A new report from Elliptic has found that unregistered securities offerings account for more than half of all crypto-related fines handed out by U.S. regulators.

According to a report from blockchain analytics firm Elliptic, unregistered securities offerings represent more than half of all crypto fines handed out by U.S. regulators.

In Elliptic’s June 21 Sanctions Compliance in Cryptocurrencies report, the firm's co-founder and Chief Scientist, Dr. Tom Robinson writes that U.S. regulators have handed out $2.5 billion in fines for crypto-related violations since 2014.

Out of the total $2.5 billion, unregistered securities offerings accounted for $1.38 billion worth of penalties, or 55.19% of all fines dished out.

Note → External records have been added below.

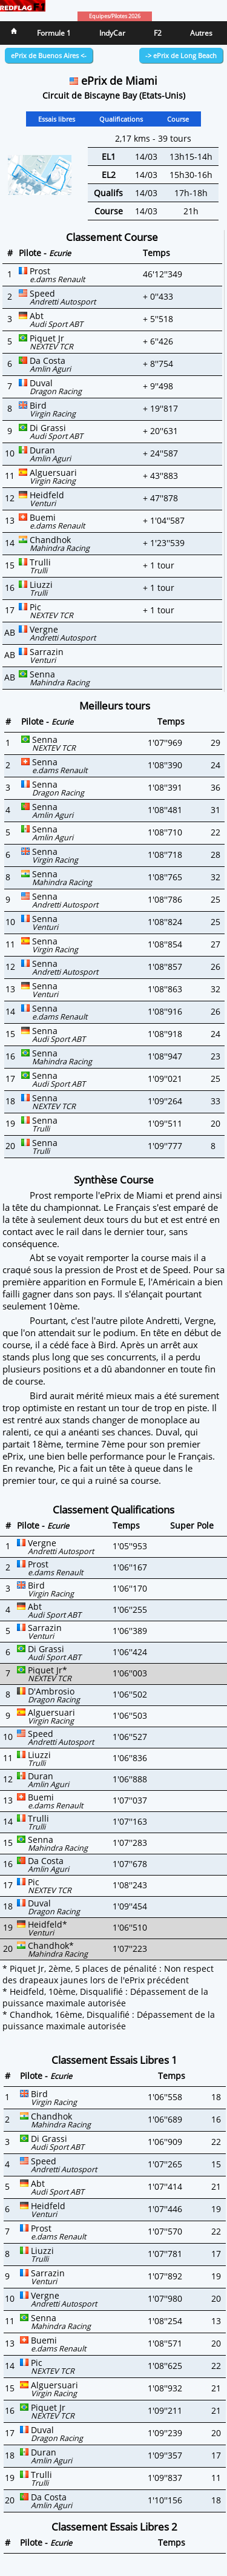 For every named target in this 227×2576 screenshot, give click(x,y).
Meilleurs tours (114, 706)
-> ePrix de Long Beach (181, 55)
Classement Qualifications (113, 1510)
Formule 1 (54, 33)
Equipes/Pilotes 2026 (114, 16)
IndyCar (112, 33)
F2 (158, 33)
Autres (201, 33)
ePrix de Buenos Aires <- (49, 55)
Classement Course (112, 237)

Fraud was the second biggest crypto violation found in the report, accounting for 37.12% or $928 worth of penalties.

The largest crypto violation on record was the SEC’s 2020 verdict on Telegram’s initial coin offering (ICO), with the encrypted messaging app being charged for violating securities laws through its 2018 unregistered ICO that raised $1.7 billion in 2018. Telegram was ordered to pay $1.2 billion in disgorgement and $18.5 million in civil penalties.

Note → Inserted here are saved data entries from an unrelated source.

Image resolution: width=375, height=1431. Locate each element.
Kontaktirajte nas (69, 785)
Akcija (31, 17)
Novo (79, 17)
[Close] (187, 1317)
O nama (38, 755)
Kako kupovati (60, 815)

The largest fraud penalized by the CFTC was Control Finance Ltd. Ponzi scheme, with the scam’s operator, Benjamin Reynolds, having gone AWOL last year before being found and charged in March 2021. The fraud resulted in a civil penalty of $429 million, along with restitution of $143 million.

With numerous successful enforcement actions having been executed over the years, Dr. Robinson asserts the crypto sector is not the “wild west” of finance it is often characterized as in mainstream circles:

“Our analysis of crypto asset-related enforcement actions in the U.S., demonstrates that crypto is far from being the ‘wild west’ of finance. Regulators have successfully used existing laws to halt and penalize illicit activity that has exploited cryptoassets.”

The United States Securities Exchange Commission (SEC) has handed out the most monetary penalties for crypto violations, accounting for $1.69 billion or 67% of all fines.

The SEC is followed by the Commodity Futures Trading Commission (CFTC), which has divvied out 25% off penalties worth $624 million, the Financial Crimes Enforcement Network (FinCEN) with 7% or $183 million, and the Office of Foreign Assets Control (OFAC) at 2.4% or $606,000.

Five largest monetary crypto related penalties: Elliptic

Related: Minneapolis Fed President Neel Kashkari calls DOGE a Ponzi scheme

The report also notes increasing innovative tactics employed by sanctioned entities to evade restrictions and access cryptocurrency.

Elliptic states that sanctioned actors are increasingly using “privacy coins, mixers, and privacy wallets to evade detection” alongside decentralized exchange platforms (DEX) that allow users to trade without having to provide know-your-customer (KYC) information.